The political firestorm that erupted after that date's decision
on arsenic levels in drinking water marked a turning point for
President Bush, when regulatory rollbacks turned dramatically
to pass-throughs.
''Call it 'Before Arsenic' and 'After Arsenic,' '' quips Gary
Bass, executive director of the White House watchdog group OMB
Watch. ''After arsenic, we've gotten a much more moderate tone.''
Upon taking office Jan. 20, Bush slapped a freeze on 175 regulations
issued by the Clinton administration, including 70 that had
been finalized but had not taken effect. Up to 35 were considered
major new rules; many had been completed in the Clinton White
House's final weeks.
But 90 days later, Bush has decided to repeal or significantly
change only four of those major regulations so far. He has changed
other Clinton administration initiatives through executive orders,
policy pronouncements and legislation. About two dozen major
regulations have been allowed to stand.
Through the months of February and March, the White House appeared
to pay little heed to traditionally Democratic interest groups
such as labor unions and environmentalists. In rapid succession,
the administration:
* Overturned five Clinton-era executive orders favoring
organized labor.
* Signed congressional legislation that scuttled regulations
to combat repetitive-stress injuries, such as carpal tunnel
syndrome and tendinitis.
* Dropped a campaign pledge to regulate carbon dioxide
emissions from power plants and announced that the United States
would withdraw from the Kyoto treaty on global warming.
* Moved toward repealing stringent environmental regulations
on hard-rock mining on federal land.
* Suspended requirements that government contracting
officers review whether a potential contractor violated environmental,
labor, consumer or employment laws or regulations.
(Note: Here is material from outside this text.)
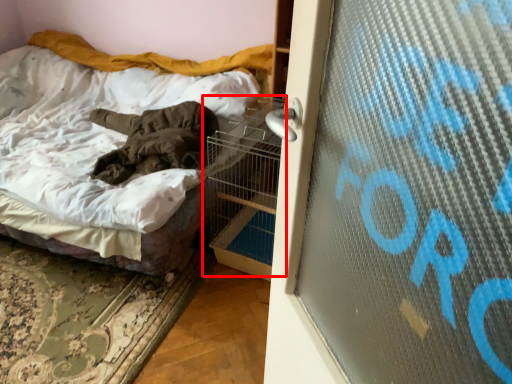 Question: From the image's perspective, where is bird cage (annotated by the red box) located in relation to bed in the image?

Choices:
 (A) below
 (B) above

Answer: (A)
* Signaled it would consider rewriting a Clinton regulation
that banned building roads in national forests.
Then came arsenic. On March 20, the Environmental Protection
Agency signaled it would significantly rewrite a Clinton-era
regulation that would have lowered the acceptable level of arsenic
in drinking water from 50 parts per billion to 10 parts per
billion.
The Clinton standard would have brought the U.S. drinking water
supply into line with World Health Organization and European
Union arsenic levels. Even so, the need for Clinton's level
of protection was hotly contested in scientific circles.
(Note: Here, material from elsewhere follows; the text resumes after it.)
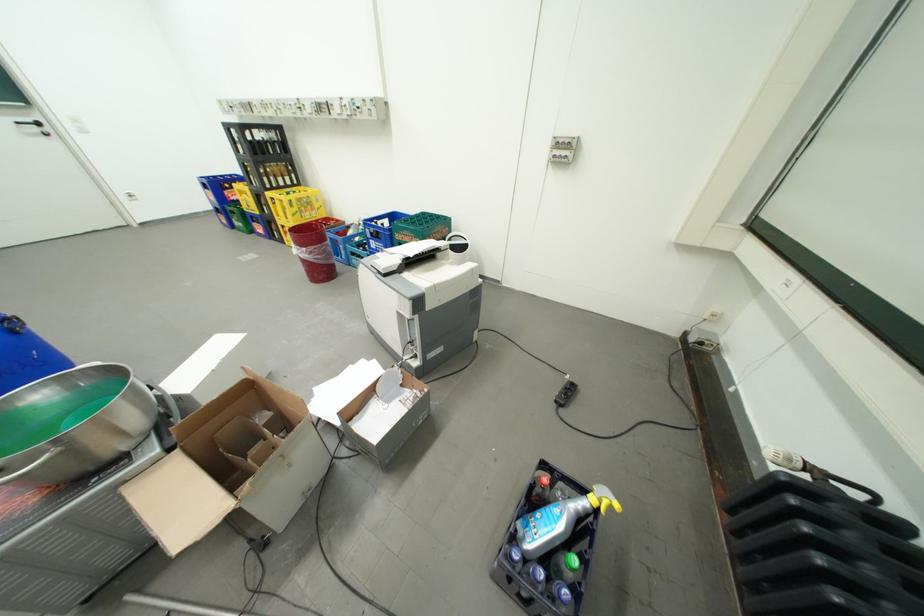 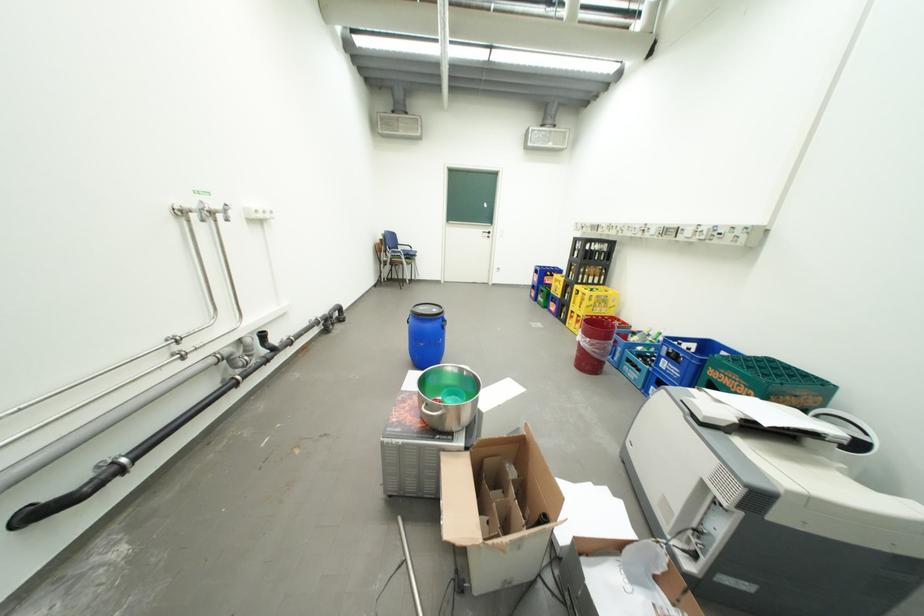 Find the pixel in the second image that matches point (381, 241) in the first image.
''The question is never posed: Do you want your water bill
to go up several hundreds of dollars a year to go from a one-in-500,000
to one-in-a-million chance of cancer?'' says Peitro Nivola,
a regulatory expert at the Brookings Institution.
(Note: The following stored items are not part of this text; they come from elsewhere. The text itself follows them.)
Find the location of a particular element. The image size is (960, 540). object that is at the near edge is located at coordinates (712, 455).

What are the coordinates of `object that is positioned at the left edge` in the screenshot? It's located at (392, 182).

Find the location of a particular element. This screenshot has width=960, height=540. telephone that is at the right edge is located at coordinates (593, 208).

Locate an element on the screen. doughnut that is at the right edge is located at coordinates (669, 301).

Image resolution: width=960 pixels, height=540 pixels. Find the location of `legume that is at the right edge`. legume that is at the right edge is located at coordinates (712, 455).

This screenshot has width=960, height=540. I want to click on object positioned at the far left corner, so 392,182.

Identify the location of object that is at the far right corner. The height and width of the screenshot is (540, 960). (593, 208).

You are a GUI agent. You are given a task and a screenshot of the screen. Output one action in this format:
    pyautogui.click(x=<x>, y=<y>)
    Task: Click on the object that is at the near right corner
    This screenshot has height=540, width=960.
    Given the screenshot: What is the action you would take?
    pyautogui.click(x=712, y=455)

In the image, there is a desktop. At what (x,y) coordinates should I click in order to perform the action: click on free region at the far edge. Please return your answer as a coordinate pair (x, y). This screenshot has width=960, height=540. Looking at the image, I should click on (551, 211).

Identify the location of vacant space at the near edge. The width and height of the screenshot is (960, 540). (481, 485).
But arsenic became a rallying cry for environmentalists, who
had little difficulty raising alarm bells about a substance
universally recognized as a deadly poison.
''You just hear the word 'arsenic,' and you think poison,''
says Susan Dudley, a senior research fellow at George Mason
University's Mercatus Center, which is critical of most regulations.
In the decision's wake, the shift has been dramatic. This month,
the Bush White House has announced it will let stand Clinton
regulations on energy-efficient washing machines and water heaters,
medical privacy, wetlands protection, lead reporting, and nutrition
labeling on meat and poultry.
Bush is not finished.
On Monday, the White House will announce its decision on a
Clinton-issued regulation banishing snowmobiles from national
parks.
The administration is also grappling with a far-reaching regulation
promoting patients' rights for Medicaid recipients.
White House aides say the review has been methodical. The individual
agencies make the initial call before sending the regulations
to the White House budget office. If no dissent emerges, the
budget office can make the decision on whether a regulation
stands or falls. If significant disagreements emerge, the White
House -- perhaps Bush himself -- makes the final decision. That
was the case with the medical privacy rule.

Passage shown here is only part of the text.